▸ PROBLEM STATEMENT:
All records below are to be repeated exactly, with the pictures left out.

--- DATASET EXCERPTS Enclosed Below ---

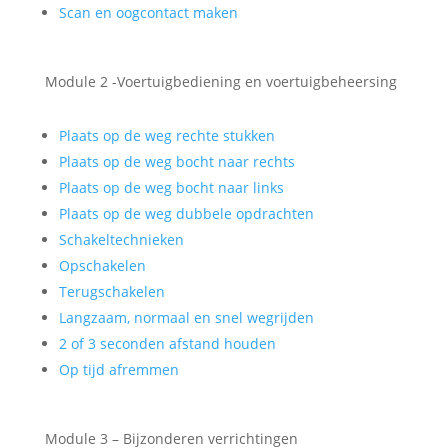
Scan en oogcontact maken
Module 2 -Voertuigbediening en voertuigbeheersing
Plaats op de weg rechte stukken
Plaats op de weg bocht naar rechts
Plaats op de weg bocht naar links
Plaats op de weg dubbele opdrachten
Schakeltechnieken
Opschakelen
Terugschakelen
Langzaam, normaal en snel wegrijden
2 of 3 seconden afstand houden
Op tijd afremmen
Module 3 – Bijzonderen verrichtingen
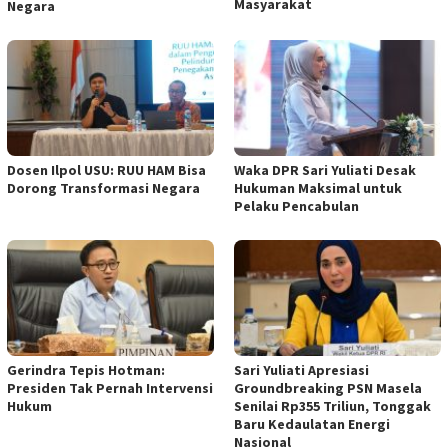
Masyarakat
Negara
Dosen Ilpol USU: RUU HAM Bisa
Waka DPR Sari Yuliati Desak
Dorong Transformasi Negara
Hukuman Maksimal untuk
Pelaku Pencabulan
Gerindra Tepis Hotman:
Sari Yuliati Apresiasi
Presiden Tak Pernah Intervensi
Groundbreaking PSN Masela
Hukum
Senilai Rp355 Triliun, Tonggak
Baru Kedaulatan Energi
Nasional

--- End of Enclosed DATASET EXCERPTS ---

▸ EXERCISE OUTPUT:
Scan en oogcontact maken
Module 2 -Voertuigbediening en voertuigbeheersing
Plaats op de weg rechte stukken
Plaats op de weg bocht naar rechts
Plaats op de weg bocht naar links
Plaats op de weg dubbele opdrachten
Schakeltechnieken
Opschakelen
Terugschakelen
Langzaam, normaal en snel wegrijden
2 of 3 seconden afstand houden
Op tijd afremmen
Module 3 – Bijzonderen verrichtingen
Masyarakat
Negara
Dosen Ilpol USU: RUU HAM Bisa
Waka DPR Sari Yuliati Desak
Dorong Transformasi Negara
Hukuman Maksimal untuk
Pelaku Pencabulan
Gerindra Tepis Hotman:
Sari Yuliati Apresiasi
Presiden Tak Pernah Intervensi
Groundbreaking PSN Masela
Hukum
Senilai Rp355 Triliun, Tonggak
Baru Kedaulatan Energi
Nasional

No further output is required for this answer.